Atlanta's Hotels Boomed In December As City 'Is Growing Up'
Fireworks helped the hotel business in Atlanta surge in December: those between the University of Georgia and Auburn University football teams and those on New Year's Eve.
Room occupancy rates jumped 6% to 61.2% — the strongest room occupancy for a December since before the Great Recession — and the average daily room rate jumped more than 13% to $107/night, the strongest monthly surge since December of 2012, according to data compiled by Tennessee-based STR, which tracks hotel data across the country.
Through all of this, Atlanta's new supply of hotel rooms has remained modest, with only a 1.2% increase, STR Senior Vice President Jan Freitag said. That helped boost overall performance during the holiday month.
Freitag said hoteliers in Atlanta benefited from a number of one-time big events in Atlanta, especially the SEC Championship on Dec. 2, which pitted UGA against Auburn, as well as having a New Year's Eve land on a Sunday night. The Atlanta Convention & Visitor's Bureau echoed Freitag's sentiments.
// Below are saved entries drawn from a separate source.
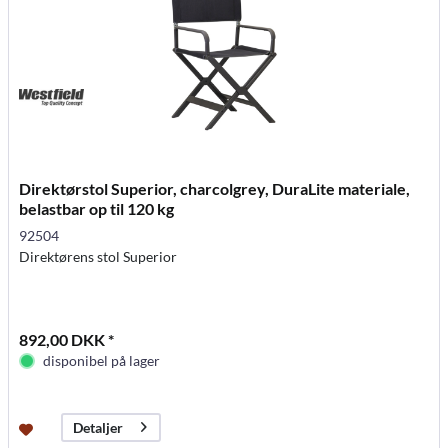
Direktørstol Superior, charcolgrey, DuraLite materiale,
belastbar op til 120 kg
92504
Direktørens stol Superior
892,00 DKK *
disponibel på lager
Detaljer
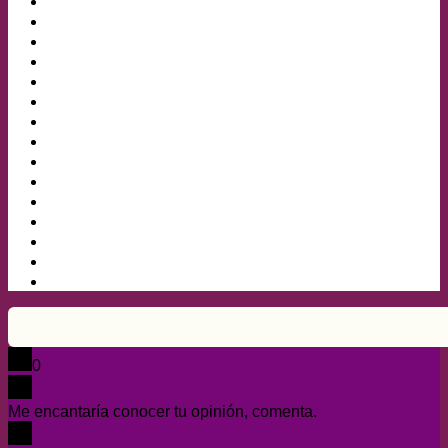
0
Me encantaría conocer tu opinión, comenta.
x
“December was an exceptional month for us as Atlanta hosted several major sporting events, including the SEC Championship, Celebration Bowl and the Chick-fil-A Peach Bowl,” ACVB Executive Vice President Mark Vaughan wrote in an email.
Vaughan added that strong hotel demand was also fed by leisure and group trips to the city.
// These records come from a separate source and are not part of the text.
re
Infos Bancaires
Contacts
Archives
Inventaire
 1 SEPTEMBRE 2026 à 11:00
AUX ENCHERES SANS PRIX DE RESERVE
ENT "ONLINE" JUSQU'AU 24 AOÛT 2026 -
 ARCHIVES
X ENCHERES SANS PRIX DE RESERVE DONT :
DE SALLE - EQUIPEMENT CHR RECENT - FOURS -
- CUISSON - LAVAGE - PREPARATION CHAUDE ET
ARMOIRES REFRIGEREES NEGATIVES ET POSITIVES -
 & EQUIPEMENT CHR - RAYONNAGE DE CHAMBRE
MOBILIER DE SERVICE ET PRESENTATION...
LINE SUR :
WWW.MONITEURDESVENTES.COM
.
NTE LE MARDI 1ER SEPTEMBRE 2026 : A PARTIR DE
The ACVB noted that the number of events in the city of Atlanta this December was actually down from a year earlier — 32 events versus 40. But officials said that only accounts for those events booked through the agency.
“From our perspective, it's just the city-wides,” W Hotel Atlanta Marketing Manager Angela McCoy said. City-wides is an industry term used to refer to group events and conventions. “There were more city-wides in the month of December.”
Many of those group events pre-booked blocks of rooms at Atlanta hotels. That made prices rise for the remaining hotel rooms that were available for walk-in customers, she said.
December was like an Oreo to Atlanta-based Hospitality Ventures Management Group, which owns a handful of Metro area hotels, including Embassy Suites by Hilton Atlanta Galleria, Hyatt Regency Atlanta Perimeter at Villa Christina and Marriott Atlanta Century Center – Emory Area. Senior Vice President and Chief Business Development Officer Mary Beth Cutshall said bookings at its hotels were strong at the start of December and at the tail end after the Christmas holiday.
Cutshall said the New Year's Eve weekend was especially strong, something she credits to an overall healthy economy and people feeling better about their financial situations.
But outside of December, she said Atlanta's hotel market tallied a solid performance throughout all of 2017, part in thanks to a broadening of the market's demand generators. Since the Great Recession, Atlanta has bloomed not only with corporate office growth and convention business, but also with tech companies and with the film industry.
“Atlanta has been growing up,” she said. "Atlanta has become a much more diversified city with demand generators than past cycles."
The entirety of 2017 showed more modest growth in Metro Atlanta's nearly 96,600 rooms compared to 2016, according to STR data. Occupancy for all of 2017 was essentially flat with 2016, and average room rates increased 3.8%, down from the nearly 6% rate increase in 2016.
But Freitag said the low level of new hotel development and the projections for continued economic growth in Georgia still portend another good year for Atlanta hotel operators.
“With GDP growth for the nation expected to be healthy … I think this is going to be another healthy year for Atlanta,” he said.